A few years ago, sitting in Evans Student Center, I overheard someone say, “It’s a lot easier to live the life of your dreams than you think.” This idea set me free and opened a whole world that dared me to dream big and work harder. This summer I got to live my dream job: I was a videography intern for a nonprofit’s cross-country bike adventure.
Th Fuller Center for Housing Bike Adventure started in Seattle, Wash., and finished in Washington, D.C. The ride is a fundraising expedition that raises money and awareness about poverty housing. The trip also includes a hands-on component as the cyclists would stop and build on active sites along the way. This journey required nine weeks, over 3,500 miles and crossing 15 states. Along with being a videographer, I also was a support member. So, no, I personally wasn’t biking across the country but instead was driving alongside and helping every 20 miles to set up rest stops for the cyclists on-trail. This means other support members and I got to travel the country – 20 miles at a time.

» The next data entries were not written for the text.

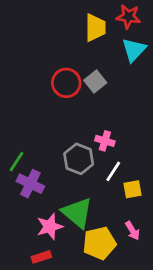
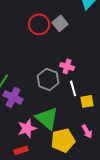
white line: (113, 171) -> (73, 88), turned -49

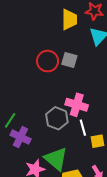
gray square: (60, 23) -> (69, 60), turned -35
pink cross: (67, 66) -> (77, 105), size x1.5

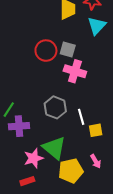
pink cross: (77, 105) -> (75, 71), moved
purple cross: (21, 137) -> (19, 126), turned -30

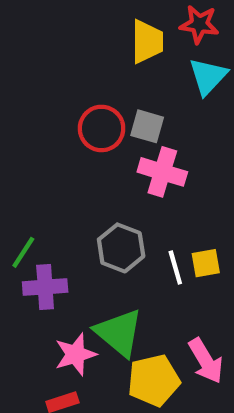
yellow square: (96, 130) -> (206, 263), moved
pink arrow: (96, 161) -> (206, 361), size x1.5

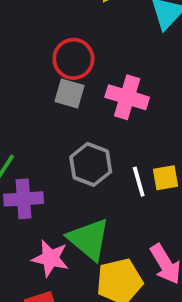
gray square: (147, 126) -> (70, 93), moved
pink star: (75, 354) -> (50, 258), turned 30

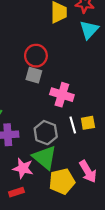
pink cross: (127, 97) -> (62, 95), moved
gray hexagon: (91, 164) -> (46, 133), moved

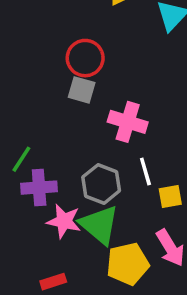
yellow square: (88, 123) -> (170, 196), moved
pink star: (23, 168) -> (64, 221), moved

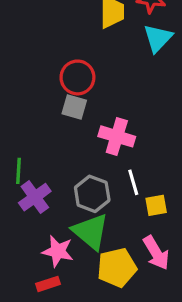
green line: (21, 159) -> (18, 171), turned -30
purple cross: (39, 188) -> (35, 197), turned -32
pink star: (64, 221) -> (58, 251), moved

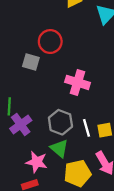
gray square: (74, 107) -> (31, 62), moved
white line: (133, 182) -> (87, 128), moved
green triangle: (91, 232) -> (59, 148), size x0.7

We would spend 30 minutes driving and then set up a rest stop and gather video content until the team was through. Sometimes, we got to set up in beautiful snowy passes in Montana or in cute towns with fruit and coffee stands in Washington state and West Virginia. But, more often than not, we were in the middle of nowhere. And, no offense America, but I am not the biggest fan of Nebraska or Iowa. There is just too much corn.
At night we would sleep on the floor of churches, and sometimes we showered in really odd places. It is safe to say you would need a sense of humor to appreciate the uniqueness of the experience. The weekends were my favorite part. We got to help build houses with the Fuller Center and their local covenant partners. We got to work hands-on and make a real impact with others. We also were given an off-day where we were free to explore wherever we were, which was a real bonus. It was super cool and pretty crazy, and I could probably write a book about all I learned and experienced.
When we reached the finish line of our adventure, two things hit me hard. I was going to miss the people I grew in community with, and I was afraid I was not going to be the same person I had started to become. But, growth is an active process, and just because I was not going to be in the same environment didn’t mean I could not keep growing. Any environment you are in can grow you if you are not passive in doing so – it may just take a little more work. And, I think, the growth you gain in multiple environments and seasons will be more genuine and long-lasting.
When I think about the patterns that developed the lifestyle changes I saw in myself this summer, there are two things that resonate joy and continue to impact my life. I want to share these things with you in the hopes you would consider adopting them into your lifestyle.
First, if you keep your mind open to people, you may find yourself on some amazing adventures. On my trip, we often were in places for only 16 hours and no more than 60. Having such little time, we wanted to make the most of everywhere we were, and we quickly figured out that the best thing was to put our time in other people’s hands. I would take the time to talk to people, and we would share parts of our lives with each other.
People usually were more than willing to invest however much time they could, and something special always came from it. You may be given free bikes from a shop owner for the day in Kellogg, Idaho,; a job connection and much-needed encouragement from a CEO you randomly met in Pennsylvania; or you may get to know an Olympic speed skater.
What is the point of traveling if you are not experiencing the people? What is the point of life if you are not experiencing it with people?
Second, life is hard. And traveling day-in and day-out for weeks is hard. Sitting somewhere that was not fun or not beautiful is no one’s favorite thing to do. But you have two options for these types of situations. You can either sit in bitterness and frustration, or you can simply play into the hard times to find the memories waiting to be made.
Choose to laugh when you try camping under the stars and it starts raining. Choose to jump in a river instead of complaining about the heat. Choose to be where you are instead of wishing it away. I understand you cannot always be traveling and seeing new things, but I think you can always make the world around you a little bigger by choosing positivity.
I plan to be intentional in continuing to practice these patterns as I saw how they grew me this summer, and in ways I’ve always wanted to grow.